Task statement:
Which lines of the data contain the string "Sparring"? Show each of them.

Stored data:
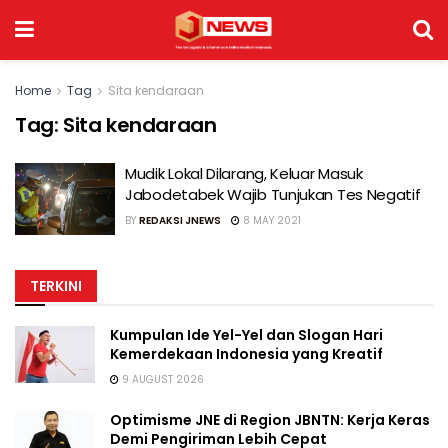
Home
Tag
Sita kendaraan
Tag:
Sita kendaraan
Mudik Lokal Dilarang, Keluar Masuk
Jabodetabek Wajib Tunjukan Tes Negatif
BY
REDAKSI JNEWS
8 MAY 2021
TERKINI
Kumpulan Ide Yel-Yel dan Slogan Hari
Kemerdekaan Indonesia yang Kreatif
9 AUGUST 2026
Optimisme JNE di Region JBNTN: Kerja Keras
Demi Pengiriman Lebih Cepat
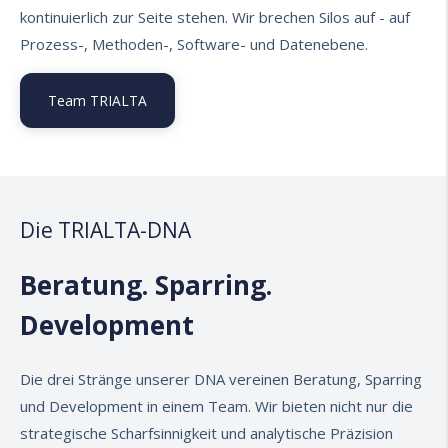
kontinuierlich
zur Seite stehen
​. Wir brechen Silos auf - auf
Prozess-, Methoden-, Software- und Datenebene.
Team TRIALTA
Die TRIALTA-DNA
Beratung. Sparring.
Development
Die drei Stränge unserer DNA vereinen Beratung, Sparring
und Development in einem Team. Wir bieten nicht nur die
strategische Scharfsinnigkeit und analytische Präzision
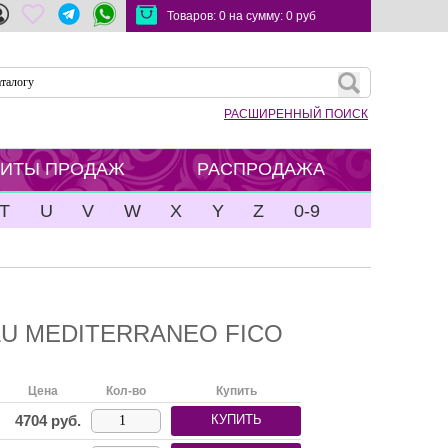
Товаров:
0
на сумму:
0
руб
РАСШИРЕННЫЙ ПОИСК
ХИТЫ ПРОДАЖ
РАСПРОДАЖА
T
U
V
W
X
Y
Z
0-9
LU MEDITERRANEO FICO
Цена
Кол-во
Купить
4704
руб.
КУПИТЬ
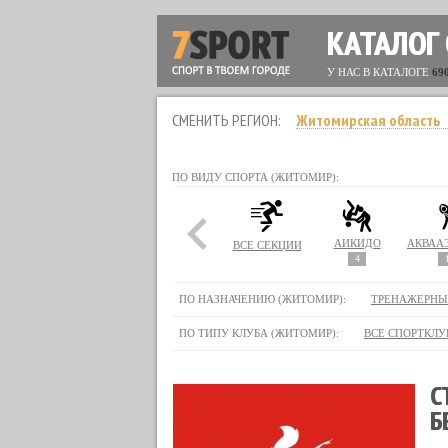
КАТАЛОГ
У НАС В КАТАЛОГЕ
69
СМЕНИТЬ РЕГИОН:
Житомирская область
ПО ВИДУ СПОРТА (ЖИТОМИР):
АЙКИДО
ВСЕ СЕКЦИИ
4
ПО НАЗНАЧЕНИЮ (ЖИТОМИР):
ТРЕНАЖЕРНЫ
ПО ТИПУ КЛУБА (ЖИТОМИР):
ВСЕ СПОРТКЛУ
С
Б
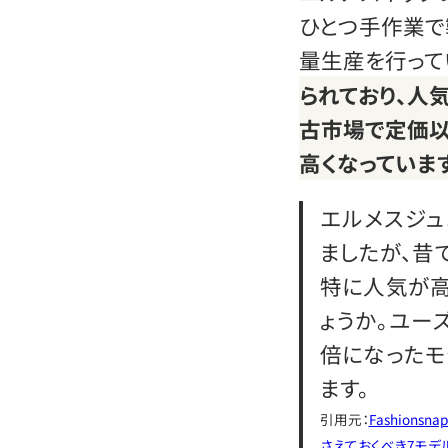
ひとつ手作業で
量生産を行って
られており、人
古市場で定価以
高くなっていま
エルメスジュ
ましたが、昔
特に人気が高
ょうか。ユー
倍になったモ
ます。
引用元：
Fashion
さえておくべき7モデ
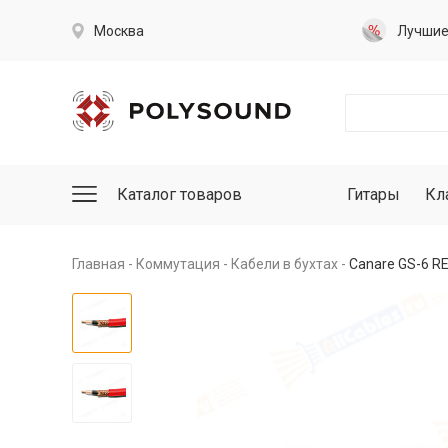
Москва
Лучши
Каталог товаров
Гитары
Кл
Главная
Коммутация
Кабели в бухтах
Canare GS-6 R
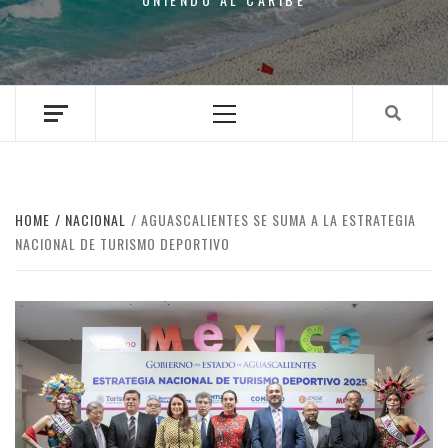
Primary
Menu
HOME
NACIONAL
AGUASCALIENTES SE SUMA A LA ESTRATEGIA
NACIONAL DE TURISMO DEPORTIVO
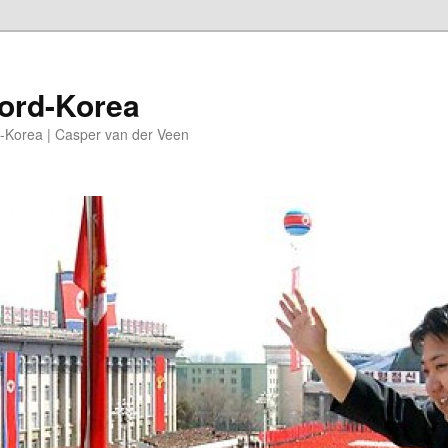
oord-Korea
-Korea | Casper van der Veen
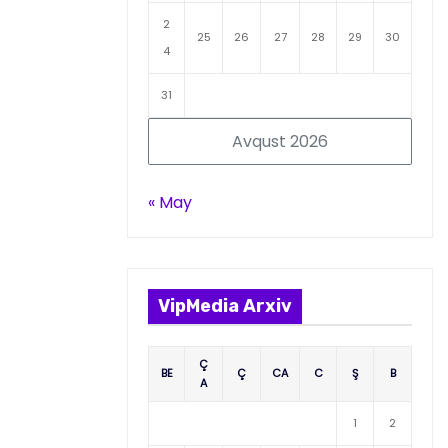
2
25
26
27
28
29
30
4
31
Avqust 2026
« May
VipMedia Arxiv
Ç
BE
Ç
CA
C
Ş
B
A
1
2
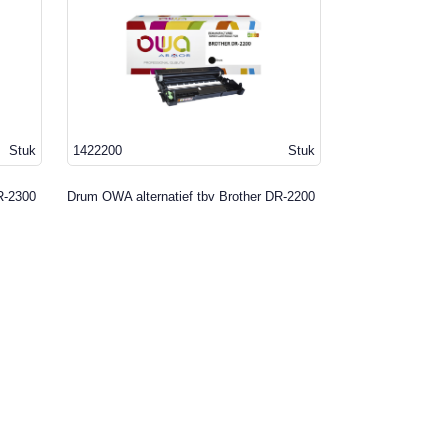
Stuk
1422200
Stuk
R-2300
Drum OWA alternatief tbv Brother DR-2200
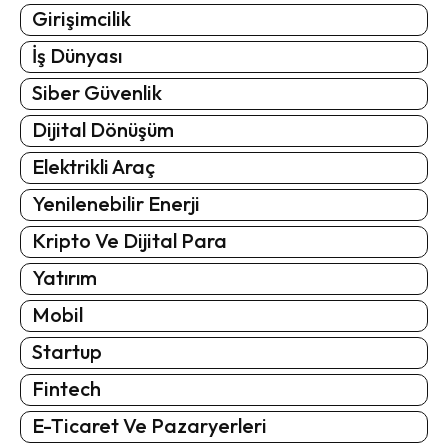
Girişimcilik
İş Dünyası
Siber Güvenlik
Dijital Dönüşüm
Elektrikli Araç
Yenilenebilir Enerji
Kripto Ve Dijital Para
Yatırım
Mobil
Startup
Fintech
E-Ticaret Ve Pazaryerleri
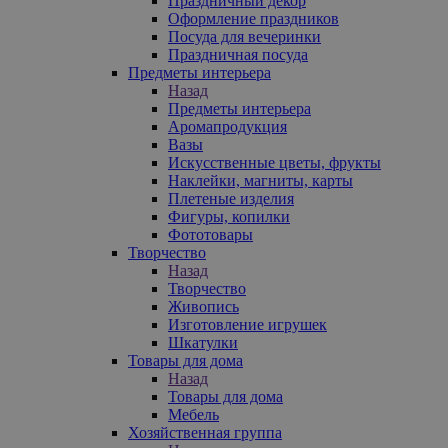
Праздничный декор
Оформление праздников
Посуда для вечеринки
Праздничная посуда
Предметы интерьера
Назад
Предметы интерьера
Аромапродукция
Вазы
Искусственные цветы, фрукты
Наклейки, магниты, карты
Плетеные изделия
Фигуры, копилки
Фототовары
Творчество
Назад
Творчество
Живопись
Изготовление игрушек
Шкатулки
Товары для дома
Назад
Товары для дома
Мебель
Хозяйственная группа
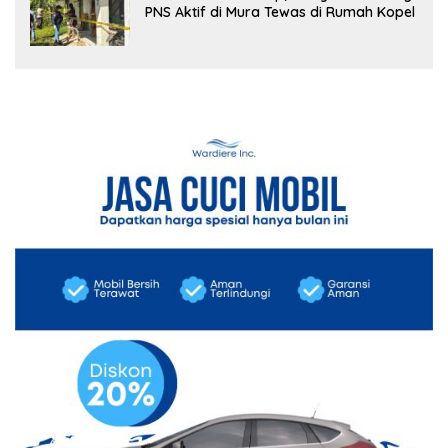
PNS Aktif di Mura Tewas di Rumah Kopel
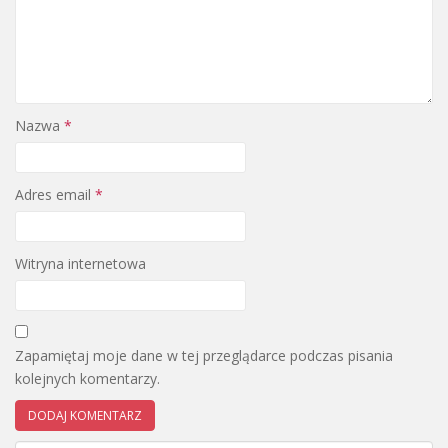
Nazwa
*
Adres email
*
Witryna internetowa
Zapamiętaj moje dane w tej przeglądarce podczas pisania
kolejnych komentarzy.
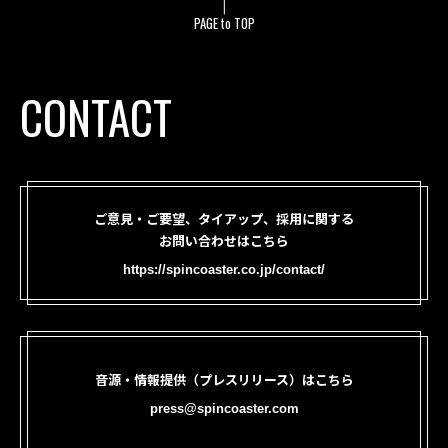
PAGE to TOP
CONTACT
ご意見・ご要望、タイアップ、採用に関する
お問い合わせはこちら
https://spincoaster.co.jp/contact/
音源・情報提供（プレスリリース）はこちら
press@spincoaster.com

* * *

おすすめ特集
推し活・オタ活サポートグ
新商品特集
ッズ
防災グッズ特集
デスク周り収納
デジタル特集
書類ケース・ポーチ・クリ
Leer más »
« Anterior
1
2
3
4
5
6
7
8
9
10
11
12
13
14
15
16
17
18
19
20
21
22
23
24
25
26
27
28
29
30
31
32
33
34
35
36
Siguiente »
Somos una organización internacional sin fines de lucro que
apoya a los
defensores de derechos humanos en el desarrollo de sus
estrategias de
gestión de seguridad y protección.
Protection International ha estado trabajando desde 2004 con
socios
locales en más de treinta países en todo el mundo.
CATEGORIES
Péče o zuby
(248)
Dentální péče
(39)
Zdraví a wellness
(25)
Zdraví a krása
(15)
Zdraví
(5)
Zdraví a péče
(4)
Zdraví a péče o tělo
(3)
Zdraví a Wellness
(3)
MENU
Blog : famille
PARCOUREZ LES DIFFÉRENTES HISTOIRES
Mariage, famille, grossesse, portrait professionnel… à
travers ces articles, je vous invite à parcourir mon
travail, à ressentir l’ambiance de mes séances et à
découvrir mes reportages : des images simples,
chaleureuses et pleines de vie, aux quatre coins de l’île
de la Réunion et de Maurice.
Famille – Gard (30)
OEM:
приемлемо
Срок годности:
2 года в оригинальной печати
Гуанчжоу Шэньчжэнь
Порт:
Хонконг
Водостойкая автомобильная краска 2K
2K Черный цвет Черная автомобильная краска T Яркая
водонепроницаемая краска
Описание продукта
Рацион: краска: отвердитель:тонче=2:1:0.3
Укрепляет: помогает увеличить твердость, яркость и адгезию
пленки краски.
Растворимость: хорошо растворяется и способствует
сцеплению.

==

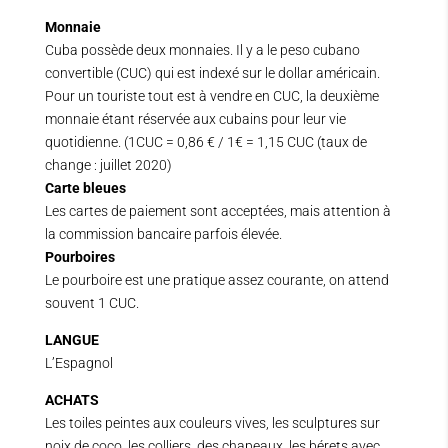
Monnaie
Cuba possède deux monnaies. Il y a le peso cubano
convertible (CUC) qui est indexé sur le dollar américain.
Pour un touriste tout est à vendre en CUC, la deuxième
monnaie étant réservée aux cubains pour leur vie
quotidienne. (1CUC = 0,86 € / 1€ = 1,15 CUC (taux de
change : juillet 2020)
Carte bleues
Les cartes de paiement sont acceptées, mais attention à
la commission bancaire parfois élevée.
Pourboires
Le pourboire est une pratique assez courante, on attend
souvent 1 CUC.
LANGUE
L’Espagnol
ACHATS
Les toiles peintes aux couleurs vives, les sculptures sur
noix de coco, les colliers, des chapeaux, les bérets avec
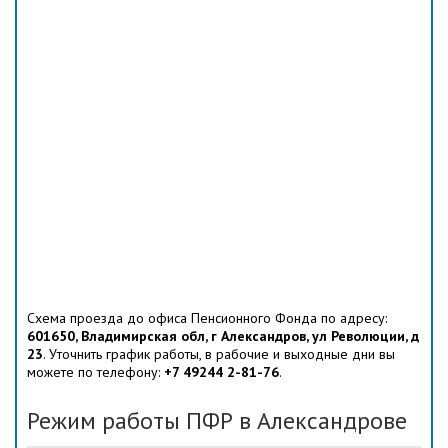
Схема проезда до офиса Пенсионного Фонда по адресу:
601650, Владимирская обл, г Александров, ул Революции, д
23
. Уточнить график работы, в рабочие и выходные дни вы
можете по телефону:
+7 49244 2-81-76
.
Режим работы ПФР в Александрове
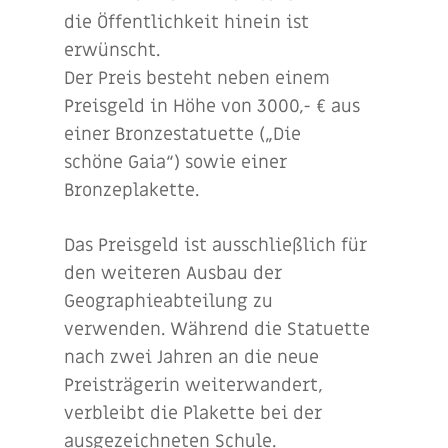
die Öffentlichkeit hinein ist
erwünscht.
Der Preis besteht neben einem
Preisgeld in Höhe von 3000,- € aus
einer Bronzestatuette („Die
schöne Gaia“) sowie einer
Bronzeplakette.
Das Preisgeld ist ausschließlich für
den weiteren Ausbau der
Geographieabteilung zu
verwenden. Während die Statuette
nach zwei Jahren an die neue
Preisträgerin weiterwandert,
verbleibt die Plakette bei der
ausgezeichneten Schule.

Answer section:
Beratung. Sparring.
Die drei Stränge unserer DNA vereinen Beratung, Sparring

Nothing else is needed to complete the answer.